Archives


Image 2.2.1: Exploring the knowable with Jil Rissi’s and Kirill Agafonov’s “Sawdust Archive Simulator.”

The Tree as an Archive:

Multidisciplinary Collaboration as a Cognitive Process

As a historian, collaborating with an artist has a lot to do with unlearning conventional workflow and keeping oneself from defaulting to familiar answers. Starting out from an object without reading about context or preliminary research was in and of itself a novel method for me. In this project, we set out to identify material, aesthetic and practical similarities between trees and archives.

Historians aren’t by training used to working in teams and to developing ideas in a decentralized manner. The importance of presenting sketches and offering feedback to each other on a daily basis was entirely new to me. Our discussions encouraged me to reflect on my own field of work: what constitutes “history?” What is the role of historians in society? How to approach an historical object––beyond source critique 101? Is anything determined about how historians work their way through archives? Questions that seemed too obvious to ask suddenly gained a deeper meaning.

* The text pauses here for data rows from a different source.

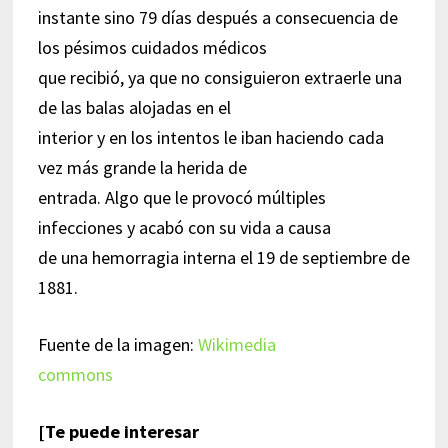
instante sino 79 días después a consecuencia de
los pésimos cuidados médicos
que recibió, ya que no consiguieron extraerle una
de las balas alojadas en el
interior y en los intentos le iban haciendo cada
vez más grande la herida de
entrada. Algo que le provocó múltiples
infecciones y acabó con su vida a causa
de una hemorragia interna el 19 de septiembre de
1881.
Fuente de la imagen:
Wikimedia
commons
[Te puede interesar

Images 2.2.2 – 2.2.4: Sawdust Archive Simulator by Jil Rissi and Kiril Agafonov, 2024.

It was challenging not to work with a final result in mind, focusing instead on the process and remaining open to any result. Sometimes, I did not see an immediate purpose in our explorations. Yet in the end, all elements came together in our exhibition. The exhibition was an attempt at making the process of searching an archive allegorically experienceable. The Tree as an Archive in its various material properties tied it all together, with our collaboration itself as a symbiosis around this living being and its historical experience.

Jil Rissi, historian, participant, 2024.